> [ABOUT THIS EXERCISE]: Restate all of the entries exactly. Any picture in them should be skipped.

> [MATERIALS PROVIDED]:

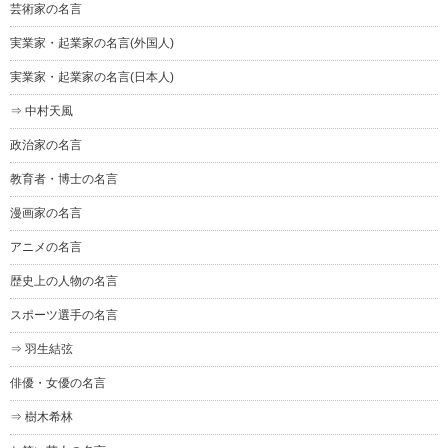
芸術家の名言
実業家・起業家の名言(外国人)
実業家・起業家の名言(日本人)
⇒ 中村天風
政治家の名言
教育者・博士の名言
漫画家の名言
アニメの名言
歴史上の人物の名言
スポーツ選手の名言
⇒ 羽生結弦
俳優・女優の名言
⇒ 樹木希林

> [ANSWER FOR THE TASK]:
芸術家の名言
実業家・起業家の名言(外国人)
実業家・起業家の名言(日本人)
⇒ 中村天風
政治家の名言
教育者・博士の名言
漫画家の名言
アニメの名言
歴史上の人物の名言
スポーツ選手の名言
⇒ 羽生結弦
俳優・女優の名言
⇒ 樹木希林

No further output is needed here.